How Do Gyres Collect Plastic and Other Garbage?
The oceans five major “currents”, called gyres, naturally collect plastic and other garbage, condensing them over time. This creates large patches of loosely-packed, non-biodegradable, plastic particles (mostly below the surface of the water). These plastic particle patches are both hard to see, and hard to clean up. This slightly complex mechanic, and the use of terms like “garbage island” or “plastic island” (which implies something more visual), has led to some confusion as to what is happening in the ocean
- It’s a myth that there is a plastic trash island (a large visible solid mass of garbage floating in the water like an island).
- It’s a fact that there are multiple large, low-density, patches of plastic particles collected by the ocean’s major gyres. They mostly exist below the surface of the water, and are hard to see with the naked eye.
How Many Plastic Islands are There?
There is a “plastic island of garbage” that corresponds with the five major gyres in the oceans. Each gyre collects plastic in mostly broken down form called microplastic (small particles with a diameter of less than 5 mm). Other trash gets caught, but the non-biodegradable plastics are the main issue.
What Do the Garbage Patches Look Like?
The garbage patches span areas of up to 15,000,000 kilometers and are spread out over vast distances, with a density of about 5.1 kilograms per square kilometer of ocean area. There isn’t an even distribution over an area, but varying distributions of microplastics (and sometimes other trash) around the gyres. See the image on this page for a great visual.
Given the low density of garbage, and the sparseness of that density, it is difficult (or in some cases impossible) to see the patches with the naked eye, and the particles are hard to detect with satellites too. Lack of easy visibility has led many to decry the findings as environmentalist propaganda, but finings from NASA and other sources have generally discredited that argument.
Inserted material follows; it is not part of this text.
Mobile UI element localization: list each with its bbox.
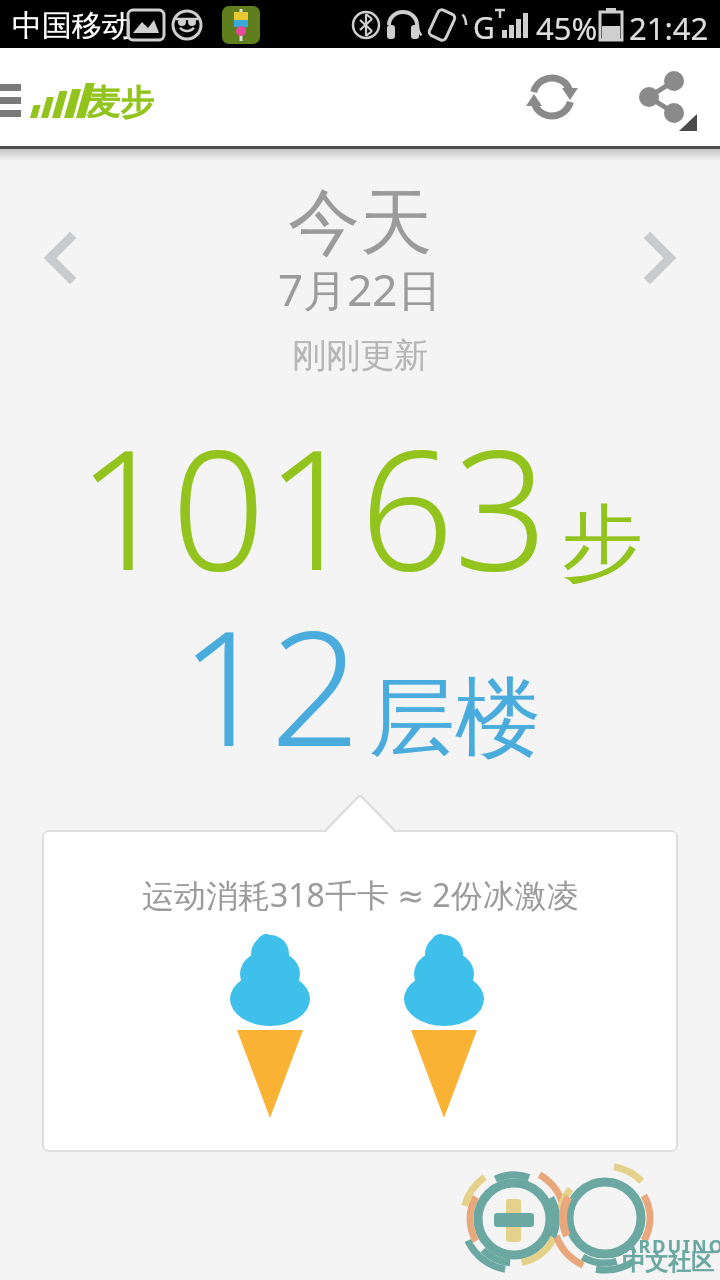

Despite a lack of visual evidence, and some exaggerations by the media, samples of ocean water have shown that the non-biodegradable plastic in our oceans is a major problem… that has been escalating out-of-sight since the 80’s.
This is how garbage islands have formed in the last 35 years.
How Was the Garbage Patch Discovered?
The Great Pacific garbage patch was predicted in a 1988 paper published by the National Oceanic and Atmospheric Administration (NOAA) based on results obtained by several Alaska-based researchers between 1985 and 1988 that measured neustonic plastic in the North Pacific Ocean.
From that point, people claimed to have seen patches in the different oceans, but no one was taken seriously including sailor Charles J. Moore and oceanographer Curtis Ebbesmeyer, who coined the “Eastern Garbage Patch” (EGP).
Are the Garbage Patches a Problem?
Most of what you’ll hear about the garbage patch is true, even though the word “island” is misleading. Giant swaths of the ocean being covered in non-biodegradable microplastics has all the negative effects you might imagine. It’s not only hard to clean up, but toxic to living things, and can have a bit of a butterfly effect over time. Here an article pointing out one of the many side effects.
The garbage islands aren’t actual islands. They are large swaths of broken down plastics caught in the ocean’s major gyres.
VICE V. the North Pacific Gyre
After hearing about the floating island of garbage and human-made plastic waste, a film crew from Vice Media went to document the evidence. What they found wasn’t any sort of “floating island”, but rather low-density patches of broken up plastic and plastic particles that had been pushed into one spot from the gyre. This helps to confirm that the plastic part is real, but the island part… not so much.